Quote:
Originally Posted by jack the ripper
Are you having a laugh? Prices has risen wages have got a little better but not much. Maybe round your way wages are up by a lot but here in my town, most people are unemplyed because of the foreign people flooding the town and taking over all the jobs, then movinh up the chain and finally taking over ALL the food processing factories and landwork and sacking all english people. Look at a snicker bar, 58p now, in the 1980's it used to be 23p when it was called the marathon bar. Prices have risne so much that most people these days are in debt, more people than ever before are losing their homes to debt and more people are being made homeless. The cost of living is horrendous these days for people who dont have high paying secure jobs.
|
Definitely not having a laugh. I was earning 28 quid a week in 1970 and that was as a film technician at Elstree Studios, and married with 1 child and a mortgage which was keeping me very poor I can tell you. A lot of people were on much less and I had the benefit of some decent regular overtime. Today's married unemployed get around 4 times that amount in benefits without their rent allowance on top.

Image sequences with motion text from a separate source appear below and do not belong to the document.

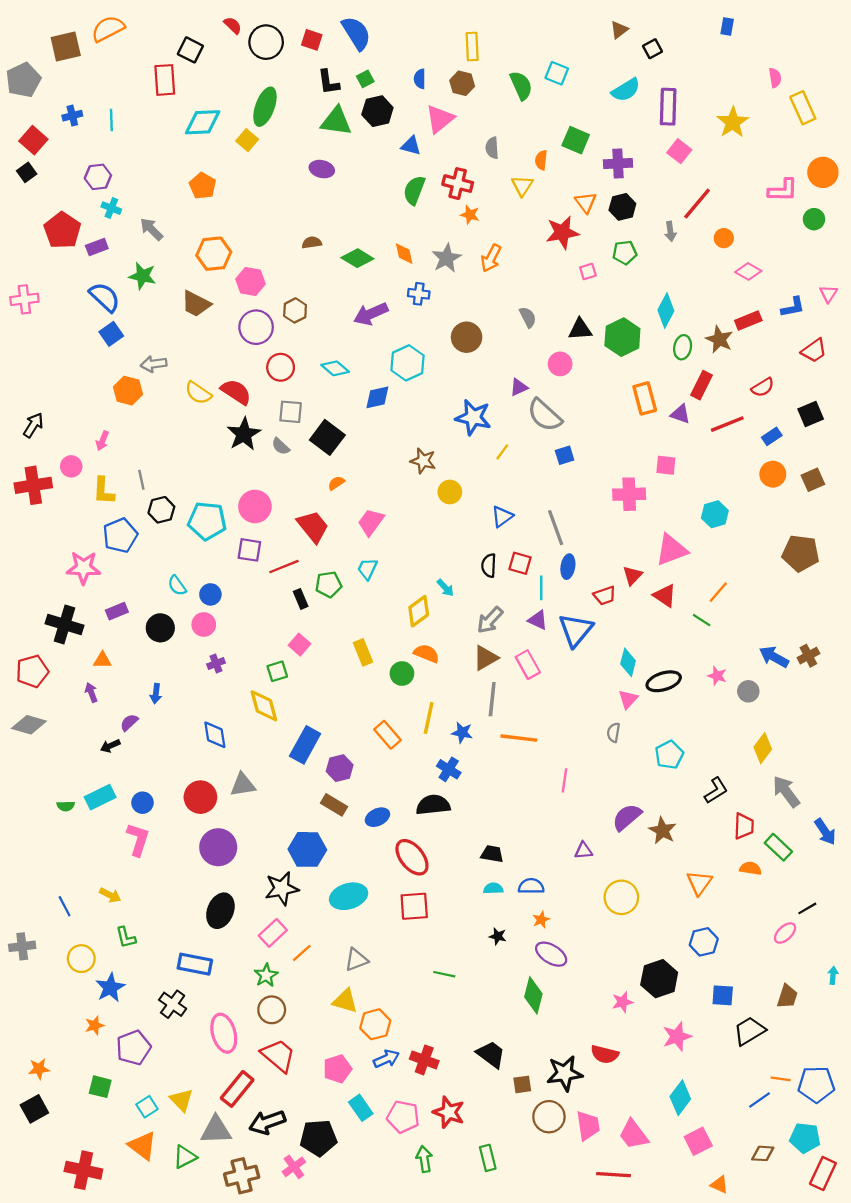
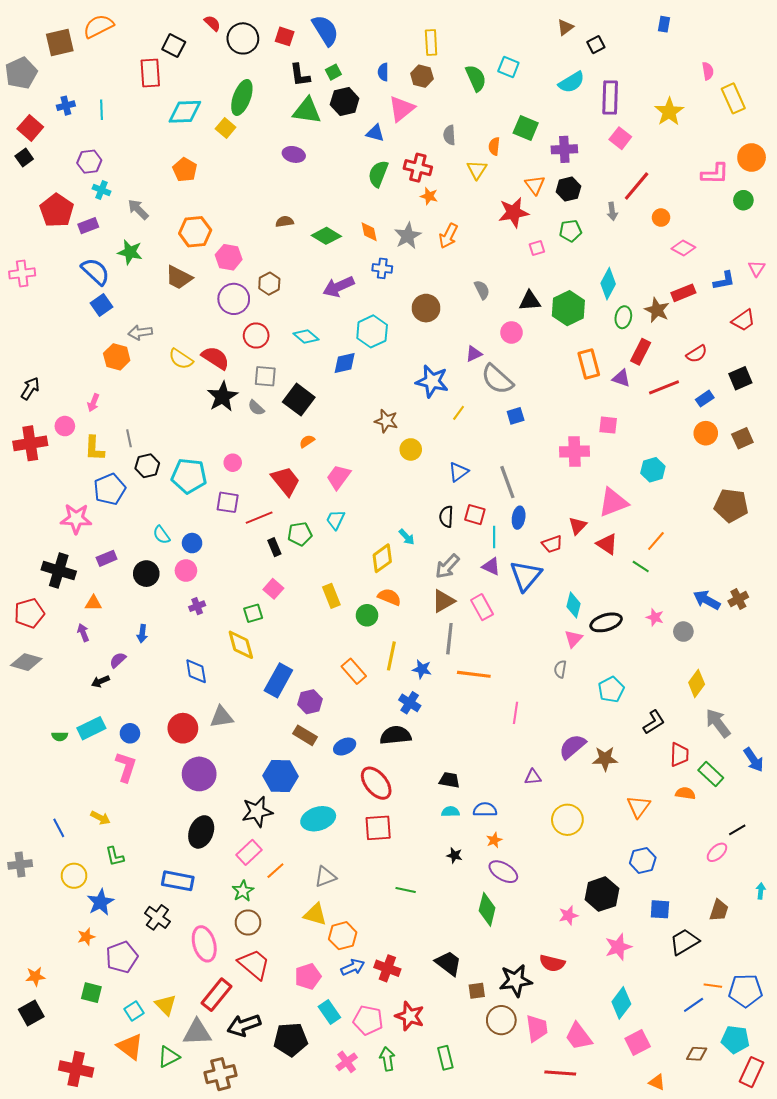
pink circle: (255, 506) -> (233, 463), size x0.6
brown star: (663, 831) -> (605, 759), turned -30
pink cross: (294, 1167) -> (347, 1062), moved

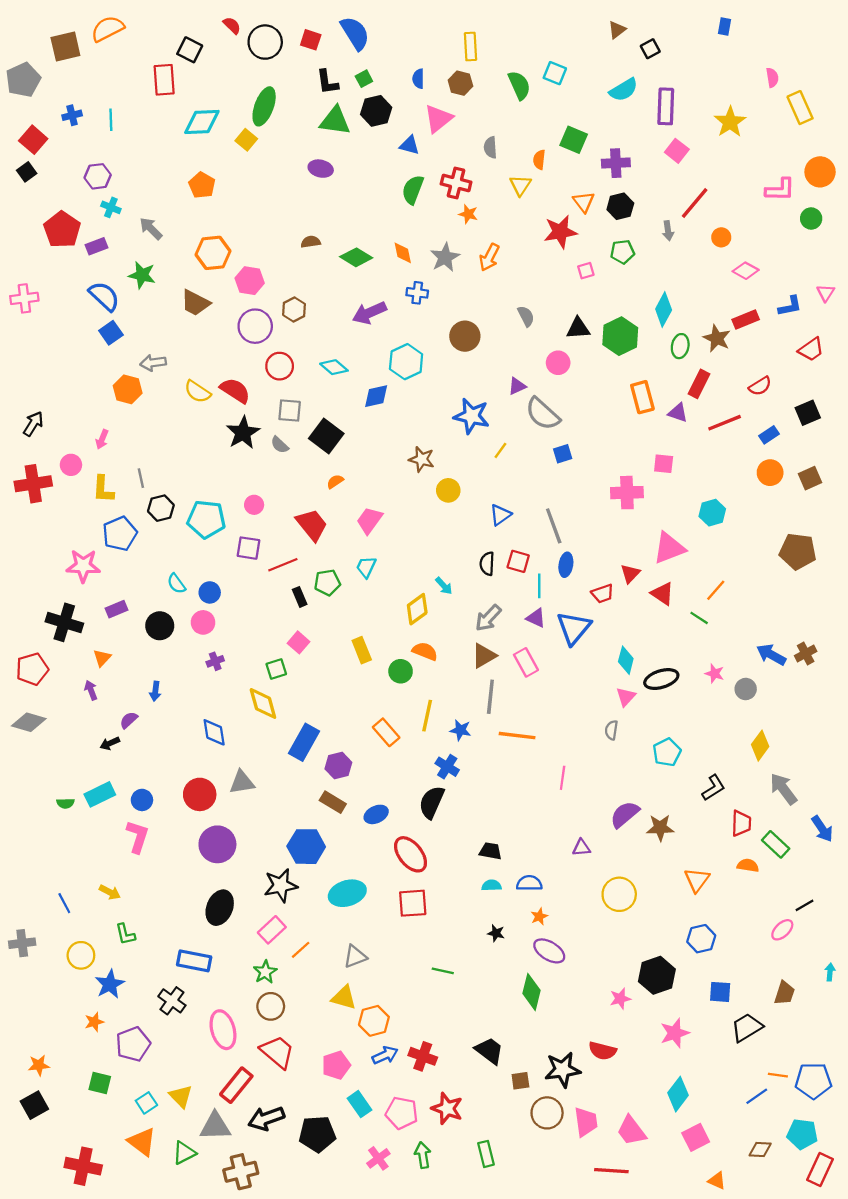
orange triangle: (93, 603) -> (102, 658), turned -48
black semicircle: (395, 735) -> (432, 802), turned -60

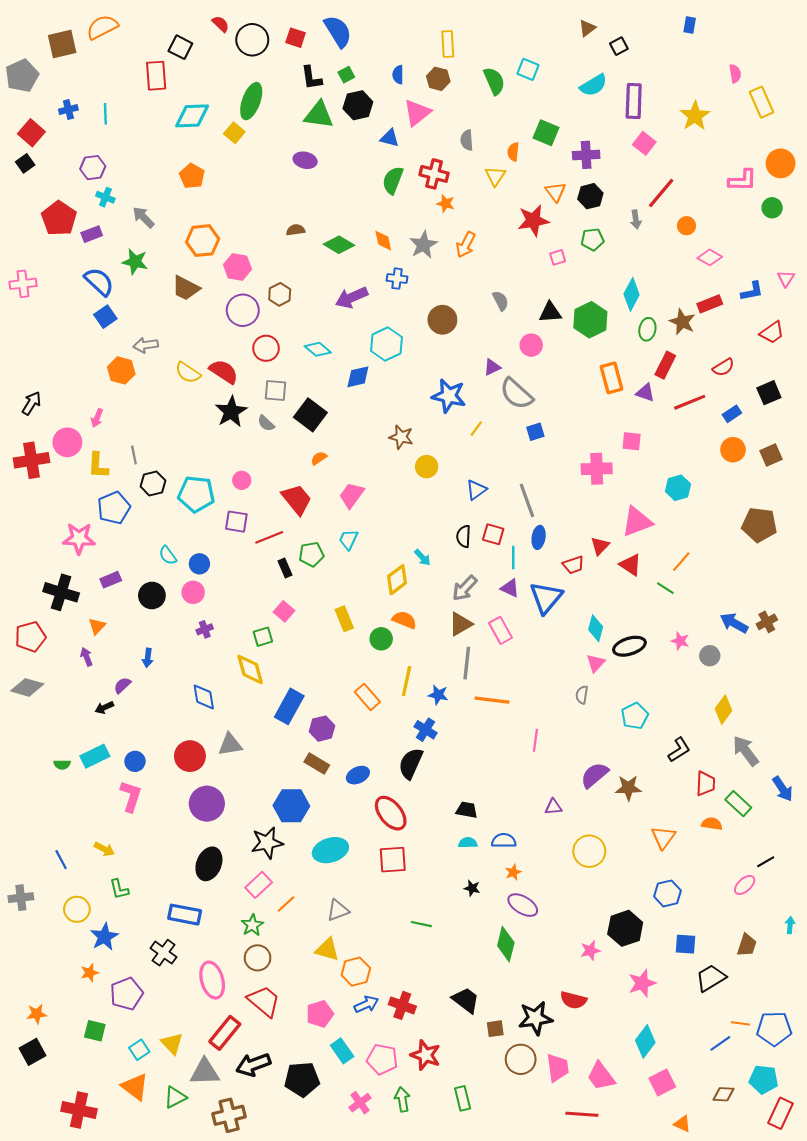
pink circle: (71, 465) -> (67, 442), size x1.4

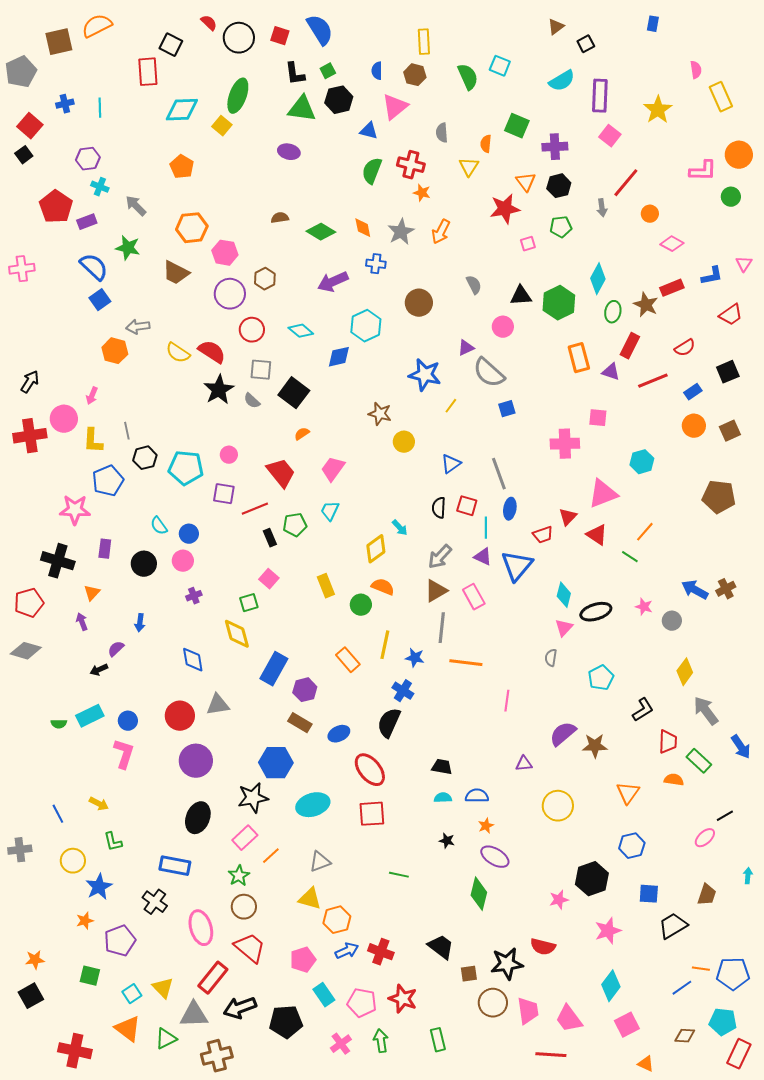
purple rectangle: (111, 580) -> (105, 549), turned -60

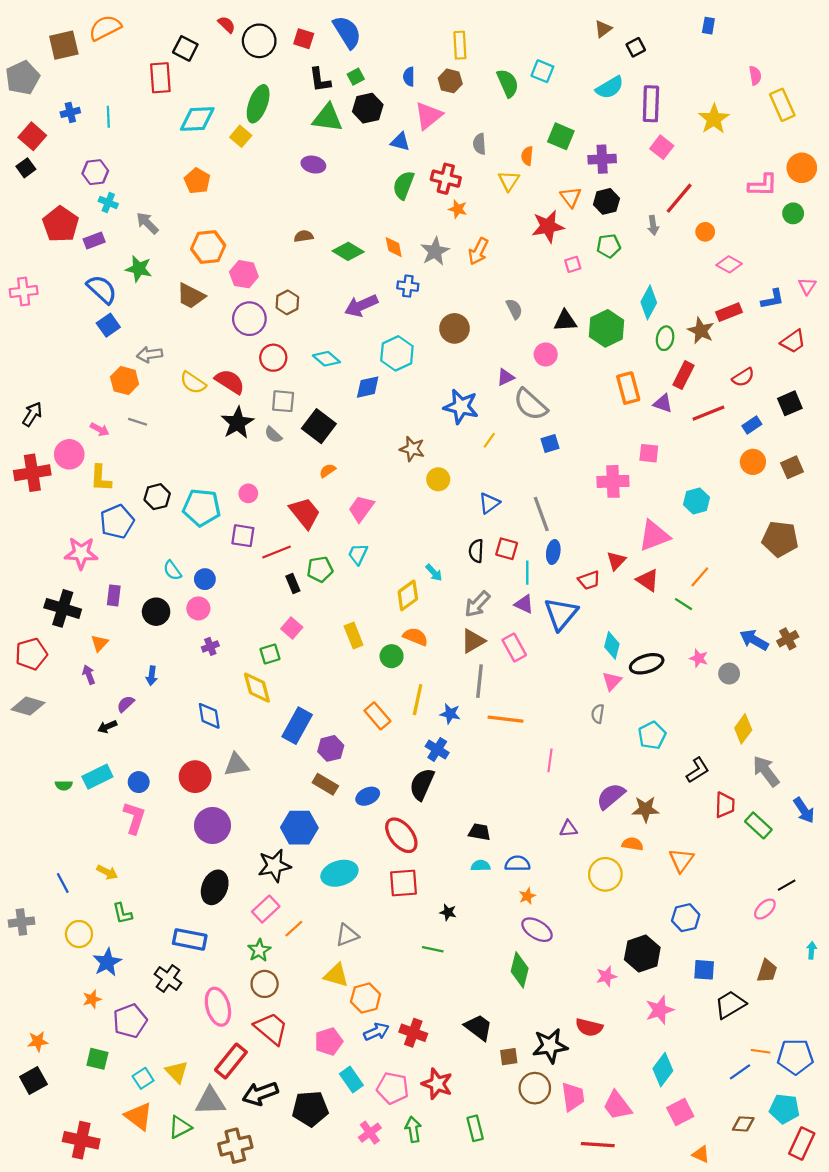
pink arrow: (92, 396) -> (100, 429), turned -84
gray line: (127, 431) -> (138, 422), moved, turned -60
orange semicircle: (674, 780) -> (632, 844), moved
black star: (447, 841) -> (448, 912), moved

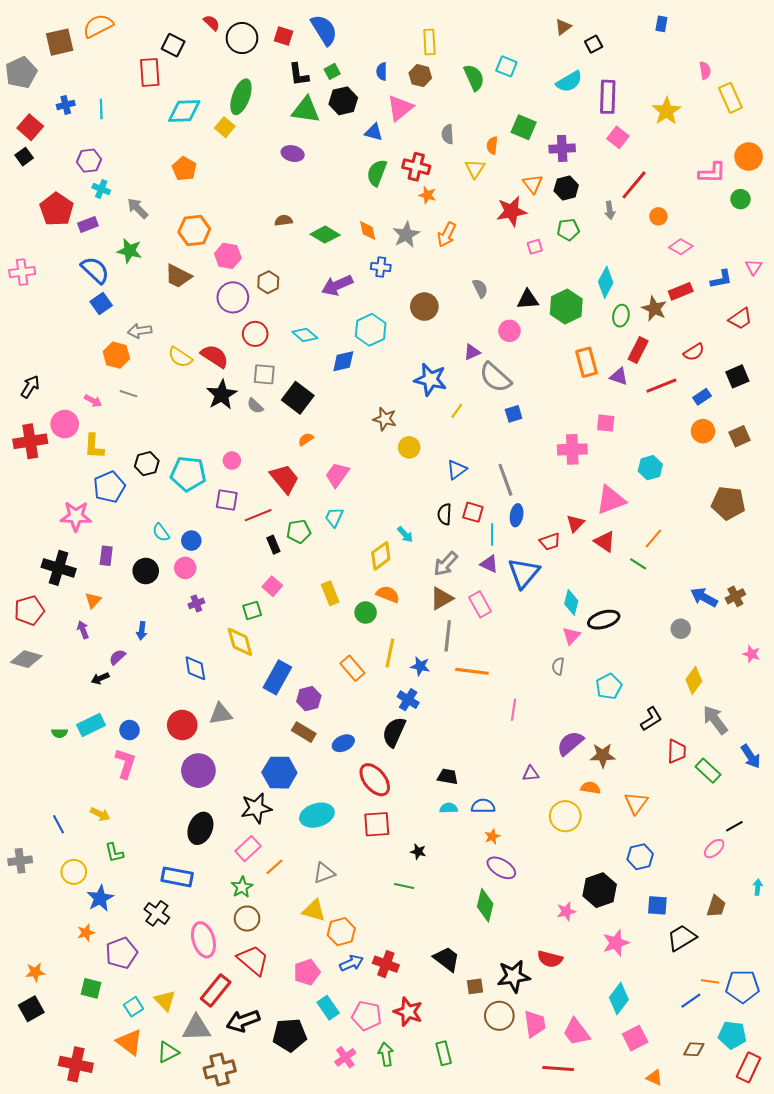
pink star: (699, 658) -> (752, 654), moved

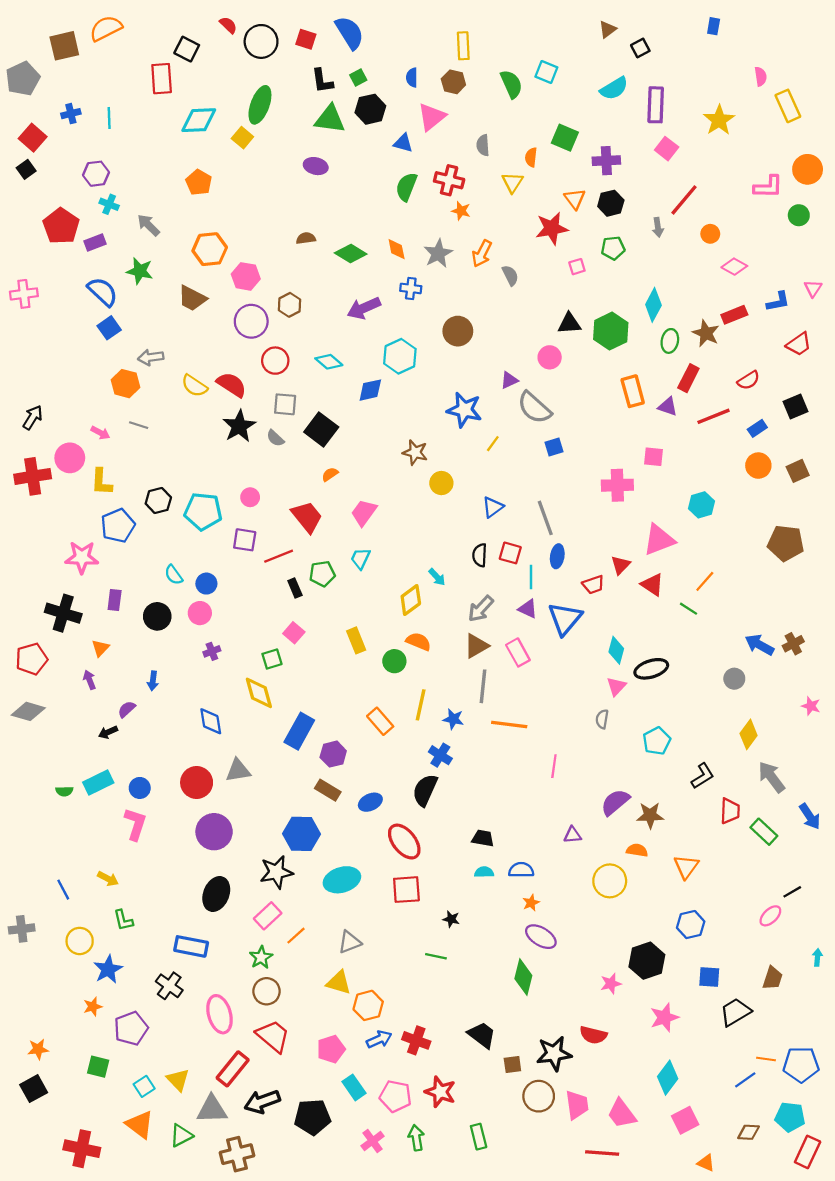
gray semicircle: (480, 288) -> (510, 275), moved

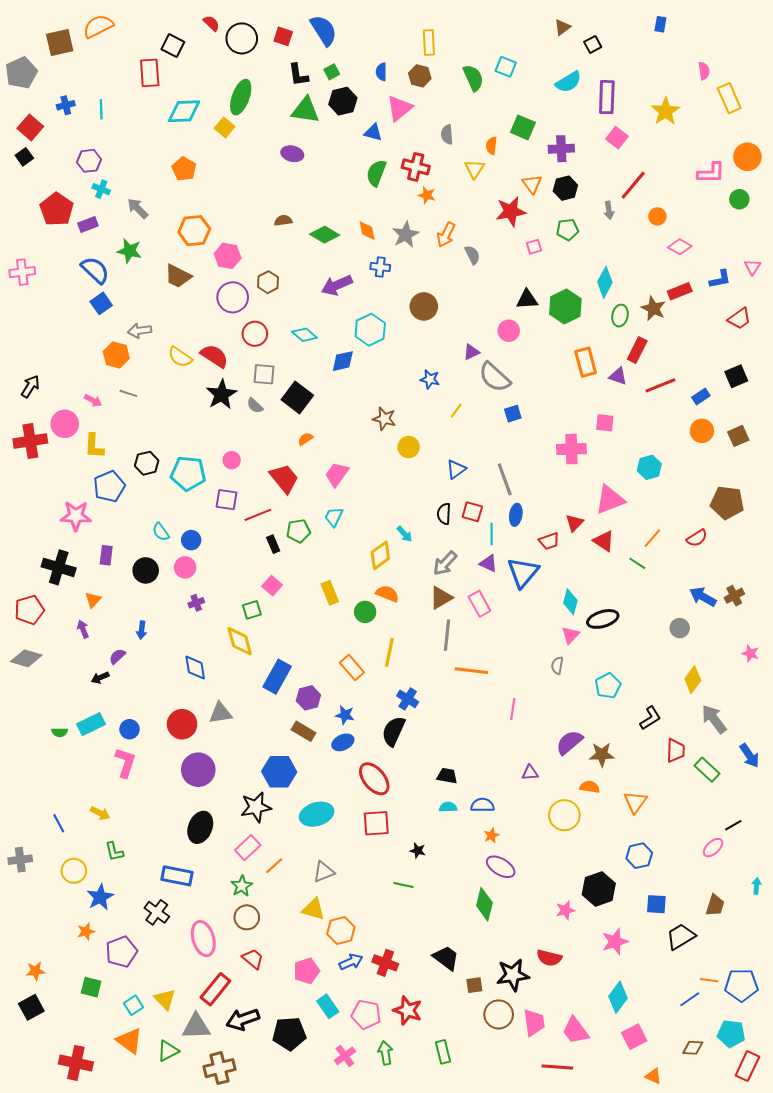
red semicircle: (749, 380) -> (697, 538), moved
blue star: (464, 410) -> (430, 379), size x0.6
blue star: (453, 719) -> (345, 715), moved
red trapezoid: (273, 1036) -> (253, 959), size x0.7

Of course prices have gone up, but don't tell me that wages haven't kept up with that. For example an £800 lens is about twice a workers average weekly wage by today's standards. In 1970 a decent £80 lens equivalent cost nearly 4 times my weekly wage.
Debt isn't a new thing either. Most generations have had to suppliment their income with debt. In the 1960s,1970s, debt was via the old "Live now - Pay later" Hire Purchase agreements. If you missed a payment they would snatch back the lot even after the 30% charges they made and even if you had only one or two payments left to make.
I'm not saying prices aren't a rip-off, Im saying not much has changed in my lifetime. Nothing is cheap and there are no free rides anywhere you live.